AIM OF THE TASK: Transcribe the listing below only from the line with "Different Types of Lentils to Use" up to and including the line with "add a nice bite".

DATA RECORDS:
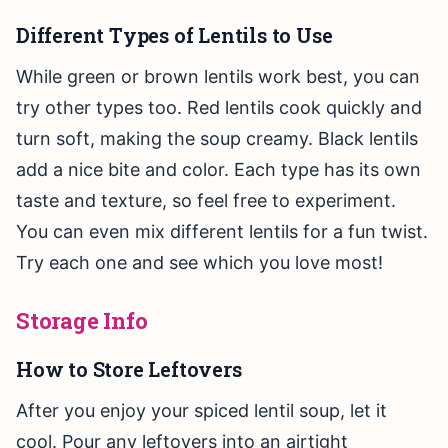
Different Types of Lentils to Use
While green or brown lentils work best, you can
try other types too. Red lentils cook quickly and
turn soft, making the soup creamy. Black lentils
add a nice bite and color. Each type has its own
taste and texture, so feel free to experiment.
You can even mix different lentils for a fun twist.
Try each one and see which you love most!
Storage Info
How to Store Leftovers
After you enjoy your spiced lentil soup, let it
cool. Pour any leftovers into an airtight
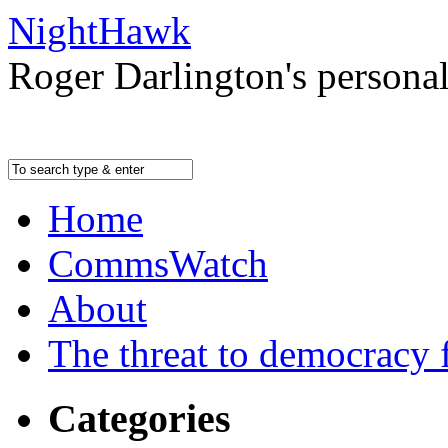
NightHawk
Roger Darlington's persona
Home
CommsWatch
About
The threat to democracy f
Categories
---
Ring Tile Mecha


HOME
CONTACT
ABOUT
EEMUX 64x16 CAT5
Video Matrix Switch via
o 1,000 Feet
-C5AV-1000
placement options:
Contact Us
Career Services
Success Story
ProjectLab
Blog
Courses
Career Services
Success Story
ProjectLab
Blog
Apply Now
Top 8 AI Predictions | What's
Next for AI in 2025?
...
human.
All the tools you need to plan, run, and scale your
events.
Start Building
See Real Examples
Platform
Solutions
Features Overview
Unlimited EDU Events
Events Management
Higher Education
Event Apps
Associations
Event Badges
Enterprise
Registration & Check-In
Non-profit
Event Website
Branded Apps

TASK SOLUTION:
Different Types of Lentils to Use
While green or brown lentils work best, you can
try other types too. Red lentils cook quickly and
turn soft, making the soup creamy. Black lentils
add a nice bite and color. Each type has its own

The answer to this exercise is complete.